An email was sent saying the disk should not be destroyed, but Sharpley said he was told months later it could not be found and that an employee said it had been shredded.

But he said the disk was discovered later, after the FOIA litigation concluded that the report was a “congressional” document not subject to FOIA requests.

Sharpley said around that time, (Senator Richard) Burr (chair of the Senate Select Committee on Intelligence), asked him to return the disk and he did so. (Emphasis added)

The timing is interesting….

Of course, Sharpley neglected to mention that the DC circuit ruled it was a congressional record for purposes of FOIA, and that the court explicitly said Burr’s letter was entitled to zero weight:

Before turning to an application of the law to the facts of this case, we must make it clear that we can give no weight to the letter sent by now-Senate Committee Chairman Richard Burr to the President in January 2015. The letter was sent after Appellants had submitted their FOIA request and after they had filed suit in the District Court. Therefore, the letter is a “post-hoc objection[] to disclosure,” and, as such, it “cannot manifest the clear assertion of congressional control that our case law requires.”

Sharpley also would not commit to protecting any future reports, such as one related to the committee’s probe of potential links between Trump’s campaign and Russian efforts to interfere in the 2016 U.S. election. This brought a rebuke from Senator Wyden:

“I think your highest duty here is to follow the law. The notion that the chairman asked for it and that’s all that governed your judgment isn’t acceptable to me.”

The above scenario is troubling enough. A POGO report the previous day—the day before the confirmation hearing—adds to the concerns.  As POGO points out, the Office of the Inspector General depends on whistleblowers to report waste, fraud, and other abuses. In the case of the CIA, however,

President Trump’s nominee to be the Central Intelligence Agency’s Inspector General—its top independent watchdog—is named in at least three open whistleblower retaliation cases.  …

Despite a statement POGO received from a senior Republican Senate staffer that Congress has a need-to-know: “There’s no question that information about outstanding retaliation cases involving Sharpley should be fully disclosed before members of Congress are asked to approve such a key CIA official,” POGO notes

It remains unclear whether Sharpley or the CIA has disclosed to Congress a complete list of the open matters, or any details concerning them. If not, Congress may still learn about them through other avenues: key members of a confirming committee are often provided any FBI files that contain details of cases involving the nominee, potentially including criminal or administrative matters. Such material, if it is available, is likely to be of interest for the Senate Intelligence Committee, which must examine Sharpley’s fitness for office, as well as to members of the Whistleblower Protection Caucus and of the full Senate, who will be required to vote on his confirmation.

The Committee has not yet voted on Sharpley’s nomination.

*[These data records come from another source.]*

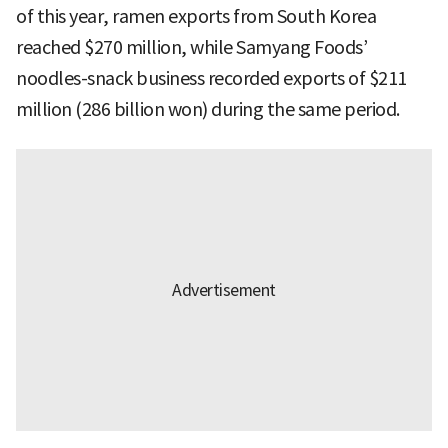
of this year, ramen exports from South Korea
reached $270 million, while Samyang Foods’
noodles-snack business recorded exports of $211
million (286 billion won) during the same period.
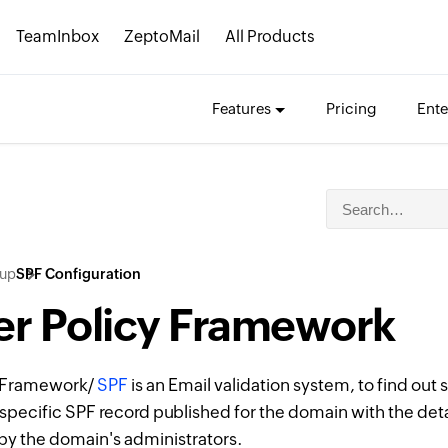
TeamInbox
ZeptoMail
All Products
Features
Pricing
Ente
tup
SPF Configuration
r Policy Framework
y Framework/
SPF
is an Email validation system, to find out
specific SPF record published for the domain with the detai
by the domain's administrators.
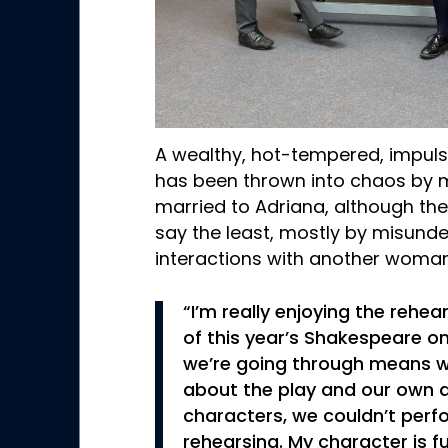
A wealthy, hot-tempered, impuls
has been thrown into chaos by mi
married to Adriana, although thei
say the least, mostly by misund
interactions with another woma
“I’m really enjoying the rehea
of this year’s Shakespeare o
we’re going through means w
about the play and our own 
characters, we couldn’t perfo
rehearsing. My character is fu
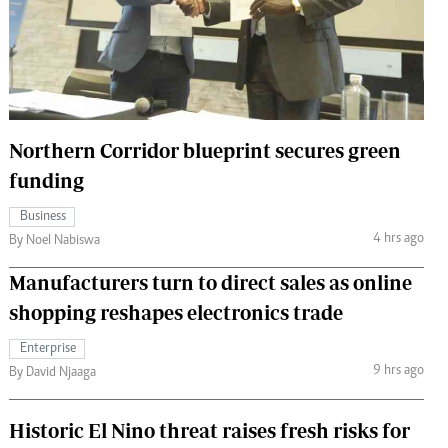
 Handball
The Standard Courier
urs
e
Northern Corridor blueprint secures green
funding
Nairobian
Business
ion
4 hrs ago
By Noel Nabiswa
ey
Manufacturers turn to direct sales as online
shopping reshapes electronics trade
Enterprise
9 hrs ago
By David Njaaga
Historic El Nino threat raises fresh risks for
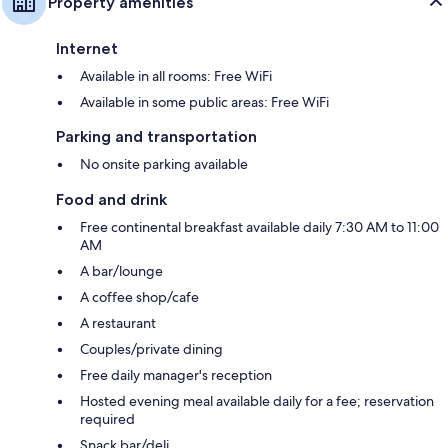
Property amenities
Internet
Available in all rooms: Free WiFi
Available in some public areas: Free WiFi
Parking and transportation
No onsite parking available
Food and drink
Free continental breakfast available daily 7:30 AM to 11:00
AM
A bar/lounge
A coffee shop/cafe
A restaurant
Couples/private dining
Free daily manager's reception
Hosted evening meal available daily for a fee; reservation
required
Snack bar/deli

Moving from the IG to the Director’s office, on October 20, the Washington Post reported that, according to CIA Director Mick Pompeo,

“The intelligence community’s assessment is that the Russian meddling that took place did not affect the outcome of the election.”

As the Report states, however

This report includes an analytic assessment drafted and coordinated among The Central Intelligence Agency (CIA), The Federal Bureau of Investigation (FBI), and The National Security Agency (NSA), which draws on intelligence information collected and disseminated by those three agencies. It covers the motivation and scope of Moscow’s intentions regarding US elections and Moscow’s use of cyber tools and media campaigns to influence US public opinion. The assessment focuses on activities aimed at the 2016 US presidential election and draws on our understanding of previous Russian influence operations. When we use the term “we” it refers to an assessment by all three agencies.

We did not make an assessment of the impact that Russian activities had on the outcome of the 2016 election. The US Intelligence Community is charged with monitoring and assessing the intentions, capabilities, and actions of foreign actors; it does not analyze US political processes or US public opinion. (Emphasis added)

Greg Miller noted in the Post article that

“Pompeo’s mischaracterization of the intelligence report was the latest in a series of statements from the former Republican congressman that have seemed aimed at minimizing the significance of Russian interference in the 2016 election.”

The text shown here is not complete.